In Russian Archaeologist I.N.Hlopin's opinion, the event described above took place in the outskirts of Ashgabat. 


In 100 years, when the Macedonian Empire collapsed, followed by the state of Selevkids, a new state was born in Southern Turkmenistan governed by two brothers, Arsak and Tiridat. These lands became the core of the emerging Parthian Empire, a world power of antiquity. It was exactly that time (III century BC) that a well-fortified fortress was built in the territory of today's Ashgabat. Archaeological data (Parthian ceramics and other gear) indicate that. Nobody doubts that it was built on Arsakids' order. 



Could it be that the contemporary Ashgabat derived its name from this fortress? In any case, the city's birthday should be attributed to exactly this date - the middle of the III century BC. Both ancient Merv (the citadel of Erkgala) and Kunyaurgench and all other cities with over 1000-year history were fortresses in the beginning. 


The fortress of Ashgabat was turned into a fortified castle of the local governor in the Middle Ages, retaining its strategic importance. This castle was particularly flourishing in Turkmen-Seljuk times (XI-XII centuries). The fortification had round towers made of fine burned bricks and a solid foundation. Archaeologists found many bronze and ceramic works there. The castle stood in the center of the modern Ashgabat. 



In the XIII century, the flourishing lands of Turkmenistan were completely devastated by Chingizhan's hordes. Many cities were razed to the ground. Some of them were reconstructed, but Ashgabat stood as it was for a long time. There was a small village there. The fortress was reconstructed in the XVIII-XIX centuries. 


Historians Munis and Agehi report that Turkmen Khan Murad Serdar recruited soldiers in Ashgabat and Anau to fight Khiva army in 1818. 

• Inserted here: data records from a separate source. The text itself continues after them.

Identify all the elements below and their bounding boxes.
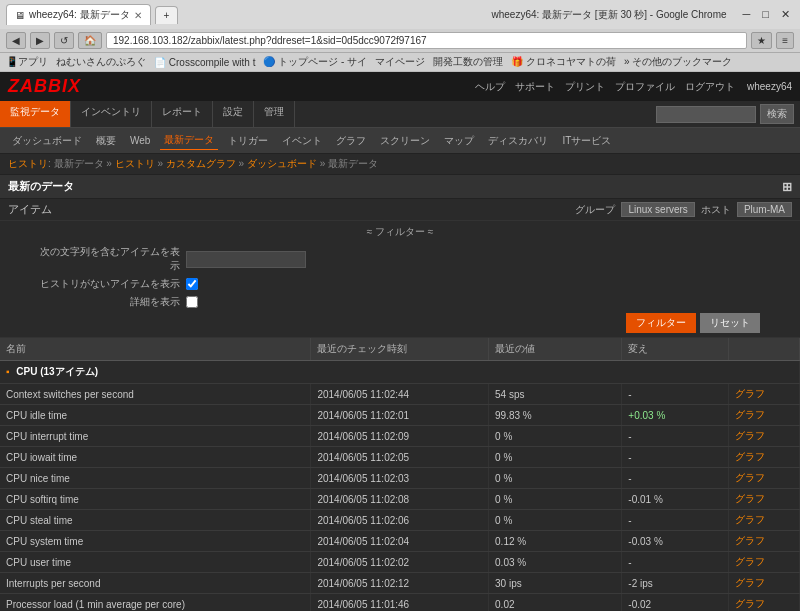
graph-link[interactable]: グラフ: [735, 493, 765, 504]
graph-link[interactable]: グラフ: [735, 472, 765, 483]
window-maximize[interactable]: □: [758, 8, 773, 21]
bookmark-apps[interactable]: 📱アプリ: [6, 55, 48, 69]
zabbix-logo: ZABBIX: [8, 76, 81, 97]
window-minimize[interactable]: ─: [739, 8, 755, 21]
tab-reports[interactable]: レポート: [152, 101, 213, 127]
graph-link[interactable]: グラフ: [735, 556, 765, 567]
col-header-change[interactable]: 変え: [622, 338, 729, 361]
help-link[interactable]: ヘルプ: [475, 80, 505, 94]
main-content[interactable]: 名前 最近のチェック時刻 最近の値 変え ▪ CPU (13アイテム) Cont…: [0, 338, 800, 611]
graph-link[interactable]: グラフ: [735, 598, 765, 609]
subnav-triggers[interactable]: トリガー: [224, 132, 272, 150]
item-change: -: [622, 510, 729, 531]
bookmark-more[interactable]: » その他のブックマーク: [624, 55, 732, 69]
filter-history-checkbox[interactable]: [186, 278, 198, 290]
subnav-dashboard[interactable]: ダッシュボード: [8, 132, 86, 150]
item-value: 0 %: [489, 426, 622, 447]
back-button[interactable]: ◀: [6, 32, 26, 49]
app-container: ZABBIX ヘルプ サポート プリント プロファイル ログアウト wheezy…: [0, 72, 800, 611]
graph-link[interactable]: グラフ: [735, 535, 765, 546]
search-button[interactable]: 検索: [760, 104, 794, 124]
profile-link[interactable]: プロファイル: [615, 80, 675, 94]
subnav-web[interactable]: Web: [126, 133, 154, 148]
home-button[interactable]: 🏠: [78, 32, 102, 49]
col-header-check[interactable]: 最近のチェック時刻: [311, 338, 489, 361]
print-link[interactable]: プリント: [565, 80, 605, 94]
filter-button[interactable]: フィルター: [626, 313, 696, 333]
star-button[interactable]: ★: [751, 32, 772, 49]
bookmark-5[interactable]: 開発工数の管理: [433, 55, 503, 69]
breadcrumb-latest1: 最新データ: [54, 158, 104, 169]
filter-actions: フィルター リセット: [40, 313, 760, 333]
browser-tab-active[interactable]: 🖥 wheezy64: 最新データ ✕: [6, 4, 151, 25]
sub-nav-items: ダッシュボード 概要 Web 最新データ トリガー イベント グラフ スクリーン…: [8, 131, 615, 150]
subnav-itservices[interactable]: ITサービス: [558, 132, 615, 150]
section-toggle-cpu[interactable]: ▪: [6, 366, 10, 377]
window-close[interactable]: ✕: [777, 8, 794, 21]
tab-inventory[interactable]: インベントリ: [71, 101, 152, 127]
breadcrumb-dashboard[interactable]: ダッシュボード: [247, 158, 317, 169]
browser-controls: ◀ ▶ ↺ 🏠 ★ ≡: [0, 29, 800, 53]
item-name: CPU idle time: [0, 405, 311, 426]
subnav-graph[interactable]: グラフ: [332, 132, 370, 150]
menu-button[interactable]: ≡: [776, 32, 794, 49]
table-row: Processor load (1 min average per core) …: [0, 594, 800, 612]
tab-admin[interactable]: 管理: [254, 101, 295, 127]
col-header-value[interactable]: 最近の値: [489, 338, 622, 361]
subnav-screen[interactable]: スクリーン: [376, 132, 434, 150]
item-value: 0.02: [489, 594, 622, 612]
support-link[interactable]: サポート: [515, 80, 555, 94]
bookmark-2[interactable]: 📄 Crosscompile with t: [154, 57, 255, 68]
page-title: 最新のデータ: [8, 179, 74, 194]
item-check: 2014/06/05 11:01:46: [311, 594, 489, 612]
host-value[interactable]: Plum-MA: [737, 202, 792, 217]
graph-link[interactable]: グラフ: [735, 514, 765, 525]
tab-close-button[interactable]: ✕: [134, 10, 142, 21]
expand-icon[interactable]: ⊞: [782, 180, 792, 194]
graph-link[interactable]: グラフ: [735, 430, 765, 441]
reset-button[interactable]: リセット: [700, 313, 760, 333]
app-header: ZABBIX ヘルプ サポート プリント プロファイル ログアウト wheezy…: [0, 72, 800, 101]
filter-label-2: ヒストリがないアイテムを表示: [40, 277, 180, 291]
page-title-bar: 最新のデータ ⊞: [0, 175, 800, 199]
filter-row-1: 次の文字列を含むアイテムを表示: [40, 245, 760, 273]
table-row: CPU interrupt time 2014/06/05 11:02:09 0…: [0, 426, 800, 447]
bookmarks-bar: 📱アプリ ねむいさんのぷろぐ 📄 Crosscompile with t 🔵 ト…: [0, 53, 800, 72]
reload-button[interactable]: ↺: [54, 32, 74, 49]
filter-detail-checkbox[interactable]: [186, 296, 198, 308]
subnav-map[interactable]: マップ: [440, 132, 478, 150]
bookmark-4[interactable]: マイページ: [375, 55, 425, 69]
bookmark-6[interactable]: 🎁 クロネコヤマトの荷: [511, 55, 616, 69]
address-bar[interactable]: [106, 32, 747, 49]
forward-button[interactable]: ▶: [30, 32, 50, 49]
subnav-latest[interactable]: 最新データ: [160, 131, 218, 150]
group-value[interactable]: Linux servers: [621, 202, 694, 217]
item-name: CPU user time: [0, 552, 311, 573]
item-change: +0.03 %: [622, 405, 729, 426]
tab-settings[interactable]: 設定: [213, 101, 254, 127]
table-row: CPU idle time 2014/06/05 11:02:01 99.83 …: [0, 405, 800, 426]
breadcrumb-history2[interactable]: ヒストリ: [115, 158, 155, 169]
breadcrumb-history1[interactable]: ヒストリ: [8, 158, 48, 169]
logout-link[interactable]: ログアウト: [685, 80, 735, 94]
item-change: -: [622, 447, 729, 468]
bookmark-1[interactable]: ねむいさんのぷろぐ: [56, 55, 146, 69]
tab-monitoring[interactable]: 監視データ: [0, 101, 71, 127]
graph-link[interactable]: グラフ: [735, 409, 765, 420]
filter-header: ≈ フィルター ≈: [40, 225, 760, 239]
subnav-overview[interactable]: 概要: [92, 132, 120, 150]
col-header-name[interactable]: 名前: [0, 338, 311, 361]
graph-link[interactable]: グラフ: [735, 388, 765, 399]
bookmark-3[interactable]: 🔵 トップページ - サイ: [263, 55, 367, 69]
subnav-discovery[interactable]: ディスカバリ: [484, 132, 552, 150]
filter-text-input[interactable]: [186, 251, 306, 268]
search-input[interactable]: [656, 106, 756, 123]
browser-new-tab[interactable]: +: [155, 6, 179, 24]
graph-link[interactable]: グラフ: [735, 577, 765, 588]
graph-link[interactable]: グラフ: [735, 451, 765, 462]
item-check: 2014/06/05 11:02:44: [311, 384, 489, 405]
item-check: 2014/06/05 11:02:03: [311, 468, 489, 489]
breadcrumb-customgraph[interactable]: カスタムグラフ: [166, 158, 236, 169]
subnav-events[interactable]: イベント: [278, 132, 326, 150]
item-value: 0 %: [489, 447, 622, 468]
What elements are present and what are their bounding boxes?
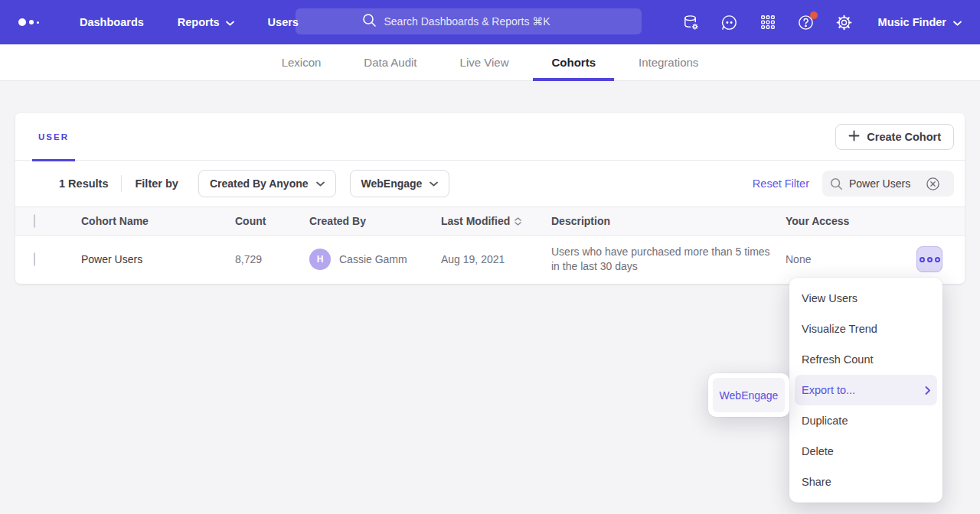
chevron-down-icon <box>953 16 962 28</box>
menu-item-view-users[interactable]: View Users <box>789 283 942 314</box>
plus-icon <box>848 130 860 144</box>
table-row[interactable]: Power Users 8,729 H Cassie Gamm Aug 19, … <box>15 236 965 283</box>
integration-dropdown[interactable]: WebEngage <box>350 170 450 197</box>
filter-by-label: Filter by <box>135 177 178 190</box>
nav-item-dashboards[interactable]: Dashboards <box>80 16 144 28</box>
table-header: Cohort Name Count Created By Last Modifi… <box>15 207 965 236</box>
select-all-checkbox[interactable] <box>34 214 35 228</box>
card-header: USER Create Cohort <box>15 113 965 161</box>
nav-item-reports[interactable]: Reports <box>178 16 234 28</box>
navbar-actions: Music Finder <box>682 13 962 31</box>
created-by-dropdown[interactable]: Created By Anyone <box>198 170 336 197</box>
search-icon <box>830 177 843 190</box>
row-actions-menu: View Users Visualize Trend Refresh Count… <box>789 278 942 503</box>
description-cell: Users who have purchased more than 5 tim… <box>551 245 786 274</box>
tab-integrations[interactable]: Integrations <box>637 44 700 81</box>
project-name: Music Finder <box>878 16 946 28</box>
col-header-count: Count <box>235 215 309 227</box>
chevron-down-icon <box>430 181 438 187</box>
menu-item-duplicate[interactable]: Duplicate <box>789 405 942 436</box>
integration-dropdown-value: WebEngage <box>361 177 423 190</box>
menu-item-visualize-trend[interactable]: Visualize Trend <box>789 314 942 344</box>
tab-live-view[interactable]: Live View <box>459 44 511 81</box>
nav-item-users-label: Users <box>268 16 299 28</box>
tab-cohorts[interactable]: Cohorts <box>550 44 597 81</box>
tab-lexicon[interactable]: Lexicon <box>280 44 323 81</box>
divider <box>121 175 122 192</box>
nav-item-dashboards-label: Dashboards <box>80 16 144 28</box>
help-icon[interactable] <box>797 13 815 31</box>
messages-icon[interactable] <box>720 13 739 31</box>
created-by-dropdown-value: Created By Anyone <box>210 177 309 190</box>
menu-item-delete[interactable]: Delete <box>789 436 942 467</box>
created-by-cell: H Cassie Gamm <box>309 249 441 270</box>
avatar: H <box>309 249 331 270</box>
sort-icon[interactable] <box>514 217 521 226</box>
search-icon <box>362 13 377 31</box>
export-submenu: WebEngage <box>708 373 789 417</box>
menu-item-share[interactable]: Share <box>789 467 942 497</box>
nav-item-users[interactable]: Users <box>268 16 299 28</box>
chevron-right-icon <box>925 386 930 395</box>
notification-badge <box>810 11 818 19</box>
cohort-search[interactable] <box>822 171 954 197</box>
primary-nav: Dashboards Reports Users <box>80 16 299 28</box>
reset-filter-link[interactable]: Reset Filter <box>753 177 809 190</box>
count-cell: 8,729 <box>235 253 309 265</box>
create-cohort-button[interactable]: Create Cohort <box>835 124 954 150</box>
section-tabs: Lexicon Data Audit Live View Cohorts Int… <box>0 44 980 81</box>
chevron-down-icon <box>226 16 234 28</box>
clear-search-icon[interactable] <box>926 177 940 191</box>
col-header-description: Description <box>551 214 786 229</box>
global-search-input[interactable] <box>384 15 576 28</box>
data-management-icon[interactable] <box>682 13 701 31</box>
menu-item-export-to[interactable]: Export to... <box>795 375 937 405</box>
row-actions-button[interactable] <box>916 246 942 272</box>
results-count: 1 Results <box>59 177 108 190</box>
col-header-last-modified-label: Last Modified <box>441 215 510 227</box>
create-cohort-label: Create Cohort <box>867 131 941 143</box>
cohort-search-input[interactable] <box>849 177 920 190</box>
mixpanel-logo-icon[interactable] <box>18 18 54 26</box>
col-header-last-modified[interactable]: Last Modified <box>441 215 551 227</box>
row-checkbox[interactable] <box>34 252 35 266</box>
col-header-your-access: Your Access <box>786 215 916 227</box>
tab-data-audit[interactable]: Data Audit <box>362 44 418 81</box>
submenu-item-webengage[interactable]: WebEngage <box>713 378 785 412</box>
settings-icon[interactable] <box>835 13 854 31</box>
access-cell: None <box>786 253 916 265</box>
col-header-cohort-name: Cohort Name <box>81 215 235 227</box>
chevron-down-icon <box>316 181 325 187</box>
top-navbar: Dashboards Reports Users <box>0 0 980 44</box>
apps-grid-icon[interactable] <box>759 13 777 31</box>
creator-name: Cassie Gamm <box>339 253 407 265</box>
col-header-created-by: Created By <box>309 215 441 227</box>
cohorts-card: USER Create Cohort 1 Results Filter by C… <box>15 113 965 284</box>
menu-item-refresh-count[interactable]: Refresh Count <box>789 344 942 375</box>
menu-item-export-to-label: Export to... <box>802 384 855 396</box>
project-selector[interactable]: Music Finder <box>878 16 962 28</box>
filter-row: 1 Results Filter by Created By Anyone We… <box>15 161 965 207</box>
tab-user[interactable]: USER <box>32 113 75 161</box>
global-search[interactable] <box>296 8 642 34</box>
last-modified-cell: Aug 19, 2021 <box>441 253 551 265</box>
nav-item-reports-label: Reports <box>178 16 220 28</box>
cohort-name-cell[interactable]: Power Users <box>81 253 235 265</box>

Ashgabat was surrounded by fortresses during that time and served as an alarm-post for Turkmens-Teke. In the same year a strong Khivian squad led by Khubbikuli Khoji, having killed many people, devastated Ashgabat and the area between Ashgabat and Mehine (Meana). 


In 1853, foreign troops under the command of prince Feridun-Mirza entered the Turkmen land. The advanced-guard headed by Emir-Khan faced harsh resistance at the approaches to Ashgabat. The clash continued for over an hour, and it was only thanks to the prince's troops that made it in time that Turkmens retreated. Having stayed in Ashgabat for a while, Feridun-Mirza ordered to destroy Ashgabat and 36 fortifications around it. 


But even after that Ashgabat was still called an inhabited locality. In 1856, Turkmens from Ashgabat took 10,000 horsemen against the governor of Astrabat. 


In 1871, Russian explorer Stebnitsky wrote in his "Notes about Turkmenistan": "The city of Askhabat..., trading with Khiva and Persia, has a population slightly exceeding that of Karyz... over one half of fortifications' citizens grow wheat and the rest of them grow fruit." He continued: "Askhabat is a city, yet there is a fortification; there are up to 4000 kibitkas in Askhabat." 



It means that 10 years before the so-called "foundation" (1881) of Ashgabat it was already called the city, even in the Russian sources! And the number of citizens was impressive. It has to be mentioned that the city traded with Khiva and Persia. And the second part of the compound, "abat" (city) explicitly points to the fact that it was the city indeed and not the village. 


Let's compare the population of Ashgabat in 1871 and 1892. The city accounted for up to 4000 kibitkas, according to Stebnitsky. Proceeding from the factual considerations, there should have lived a man, a women and children in each kibitka. Even counting at a minimum rate, taking 2 as an average, we will have 16,000 people living in Ashgabat in 1871, and 13,000 people in 1892, 10 years after the so-called "foundation". 


These facts make us reconsider the date of birth of the city and the interpretation of its name. 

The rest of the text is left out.